William Guild (1586-1657)
Theologian and Principal of King's College, Aberdeen
Guild was born in Aberdeen. After an education at the recently-opened Marischal College, he was licensed to preach in 1605 and ordained minister of the parish of King Edward, Aberdeenshire in 1608; while holding this charge, he received the degree of D.D. Visiting Edinburgh in 1617, he was one of the 'mutinous assemblie' which protested for the liberties of the Kirk and incurred the displeasure of the king.
Translated to the second charge of Aberdeen in 1631, he supported episcopacy, and for the next few years he vacillated between that and support for the Kirk, eventually subscribing the Covenant in 1636. Early in 1640 he fled to the Netherlands for a time, but returned to be appointed Principal of King's College in August in place of Dr William Leslie who had been expelled by the Covenanters. It was probably during this visit abroad that Guild acquired the last surviving copy of the protest of the Bohemian nobles against the burning of the Reformer Jan Hus in 1415, the so-called 'Bohemian Protest', which he bequeathed to the College of Edinburgh and which became one of the attractions which brought a series of visitors to the College Library as part of the standard tour of the City of Edinburgh during the following hundred years.

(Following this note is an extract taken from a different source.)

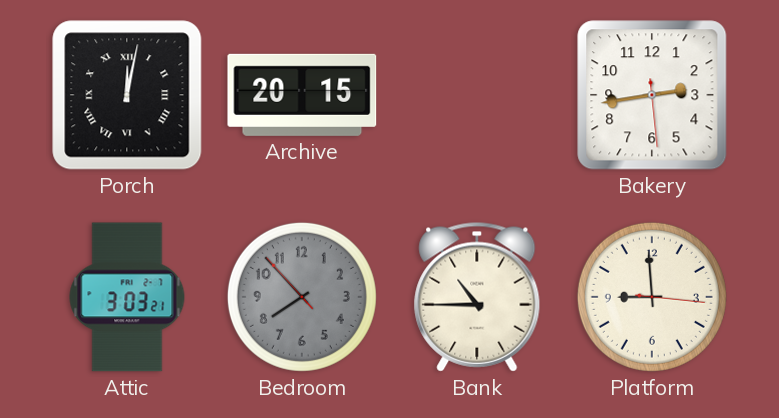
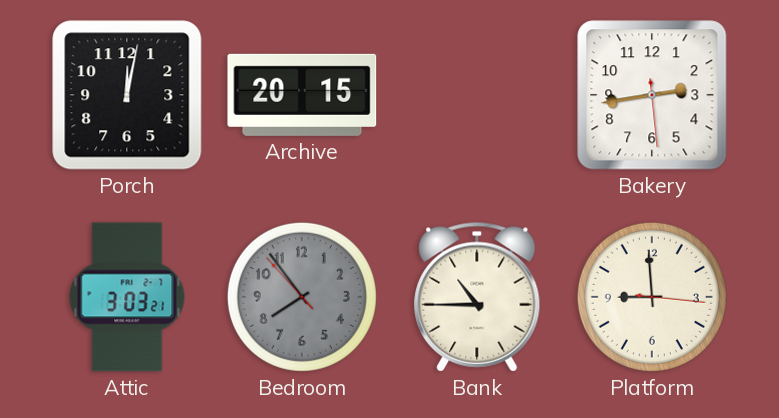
Porch numerals: Roman -> Arabic
Bedroom: 7:52 -> 7:53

He wrote a number of theological works, of which the best known is probably "Moses unvailed" (1619) and presented the College of Edinburgh with a copy of his book "The old Roman Catholick, as at first he was taught by Paul, in opposition to the new Roman Catholick ..." (Aberdeen, 1649). Cromwell's military commissioners thought him luke-warm in his beliefs, and expelled him from the Principalship in 1651. He died in Aberdeen in 1657, having endowed a number of local charities for which he was long remembered with affection.